-- AVAILABLE RECORDS follows --

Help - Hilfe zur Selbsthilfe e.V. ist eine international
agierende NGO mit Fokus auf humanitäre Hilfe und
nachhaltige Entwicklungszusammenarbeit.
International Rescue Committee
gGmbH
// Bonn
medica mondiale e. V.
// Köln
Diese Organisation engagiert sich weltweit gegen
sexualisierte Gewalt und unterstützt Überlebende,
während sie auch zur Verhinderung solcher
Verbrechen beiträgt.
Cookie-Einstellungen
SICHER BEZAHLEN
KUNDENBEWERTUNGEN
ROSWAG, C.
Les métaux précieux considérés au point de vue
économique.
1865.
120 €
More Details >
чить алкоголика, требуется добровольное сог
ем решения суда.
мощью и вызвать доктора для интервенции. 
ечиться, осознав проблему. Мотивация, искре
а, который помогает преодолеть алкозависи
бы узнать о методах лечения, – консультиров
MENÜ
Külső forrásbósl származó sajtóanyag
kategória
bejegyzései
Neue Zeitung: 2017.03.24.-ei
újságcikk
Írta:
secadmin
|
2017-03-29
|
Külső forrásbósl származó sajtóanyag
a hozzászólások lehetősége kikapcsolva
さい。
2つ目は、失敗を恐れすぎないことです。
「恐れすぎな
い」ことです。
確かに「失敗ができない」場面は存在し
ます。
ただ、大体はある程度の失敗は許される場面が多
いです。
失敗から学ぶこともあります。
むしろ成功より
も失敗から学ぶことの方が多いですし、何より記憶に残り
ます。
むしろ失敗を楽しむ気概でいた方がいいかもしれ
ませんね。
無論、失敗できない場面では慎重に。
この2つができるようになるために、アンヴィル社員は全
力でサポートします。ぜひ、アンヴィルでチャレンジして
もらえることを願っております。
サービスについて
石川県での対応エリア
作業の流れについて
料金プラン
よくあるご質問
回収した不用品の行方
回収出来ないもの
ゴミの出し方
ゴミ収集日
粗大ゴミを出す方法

-- AVAILABLE RECORDS concluded --

* _TASK STATEMENT_
Every entry should be printed again exactly as written.

* _TASK SOLUTION_
Help - Hilfe zur Selbsthilfe e.V. ist eine international
agierende NGO mit Fokus auf humanitäre Hilfe und
nachhaltige Entwicklungszusammenarbeit.
International Rescue Committee
gGmbH
// Bonn
medica mondiale e. V.
// Köln
Diese Organisation engagiert sich weltweit gegen
sexualisierte Gewalt und unterstützt Überlebende,
während sie auch zur Verhinderung solcher
Verbrechen beiträgt.
Cookie-Einstellungen
SICHER BEZAHLEN
KUNDENBEWERTUNGEN
ROSWAG, C.
Les métaux précieux considérés au point de vue
économique.
1865.
120 €
More Details >
чить алкоголика, требуется добровольное сог
ем решения суда.
мощью и вызвать доктора для интервенции. 
ечиться, осознав проблему. Мотивация, искре
а, который помогает преодолеть алкозависи
бы узнать о методах лечения, – консультиров
MENÜ
Külső forrásbósl származó sajtóanyag
kategória
bejegyzései
Neue Zeitung: 2017.03.24.-ei
újságcikk
Írta:
secadmin
|
2017-03-29
|
Külső forrásbósl származó sajtóanyag
a hozzászólások lehetősége kikapcsolva
さい。
2つ目は、失敗を恐れすぎないことです。
「恐れすぎな
い」ことです。
確かに「失敗ができない」場面は存在し
ます。
ただ、大体はある程度の失敗は許される場面が多
いです。
失敗から学ぶこともあります。
むしろ成功より
も失敗から学ぶことの方が多いですし、何より記憶に残り
ます。
むしろ失敗を楽しむ気概でいた方がいいかもしれ
ませんね。
無論、失敗できない場面では慎重に。
この2つができるようになるために、アンヴィル社員は全
力でサポートします。ぜひ、アンヴィルでチャレンジして
もらえることを願っております。
サービスについて
石川県での対応エリア
作業の流れについて
料金プラン
よくあるご質問
回収した不用品の行方
回収出来ないもの
ゴミの出し方
ゴミ収集日
粗大ゴミを出す方法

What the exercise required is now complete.